Così si apre la 26esima edizione della Settimana Internazionale della Critica, con un film di godimenti cinematografici senza grandi pretese, come si usava 30, 40 anni fa: con un film che si pensa per il pubblico e non si crede più di quello che è. Simon Kaijser da Silva - nato a Stoccolma e con cittadinanza svedese, diversamente da quello che il cognome esotico autorizzerebbe a pensare - viene dalla televisione: Stockholm East  è il suo primo lungometraggio cinematografico. Sarà che questo esordio da Silva forse lo aspettava da molto tempo, sarà invece che in pochi restano immuni dall'imprinting della televisione, fatto sta che il film è al medesimo tempo una traversata nella tradizione del dramma sentimentale cinematografico e una interessante raccolta di tic, d'indizi, di sintomi di un regista che il cinema l'ha imparato in/dalla tv.
Da Silva alterna con gusto e sicurezza colori, ritmi, registri del racconto mescolando già nell'incipit leggerezza, thrilling e tragedia e seguitando per tutto l'arco del film un denso impasto di eco vagamente nostalgiche. Che si tratti di un'operazione consapevole o no conta poco: lo spettatore “ingenuo” apprezza una narrazione sapida, tesa e precisa; quello “esperto” gode invece nell'esercizio automatico del riconoscimento.
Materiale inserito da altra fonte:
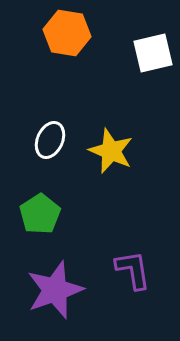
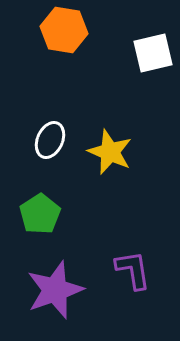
orange hexagon: moved 3 px left, 3 px up
yellow star: moved 1 px left, 1 px down
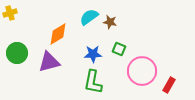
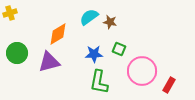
blue star: moved 1 px right
green L-shape: moved 6 px right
Così succede che un racconto di morti e di risurrezioni, di colpe, di menzogne, di incontri e di abbandoni, ma soprattutto di grandi passioni gioca con le aspettative del pubblico, le suggerisce, le autorizza e poi le asseconda esattamente nel modo in cui il pubblico spera che accada. Ci sono solo due modi per annullare il potere distruttivo del luogo comune e del clichè:  la distanza distruttrice della parodia o l'aderenza assoluta della fede. Da Silva rientra nel secondo caso, eppure in qualche modo in questo suo primo cimento cinematografico sii vede anche una speciale forma di distanza: quella di chi cita il classico guardandolo da lontano. I difetti formali e qualche ingenuità nello script non bastano a cancellare la piacevole efficienza di questo film “per tutti”.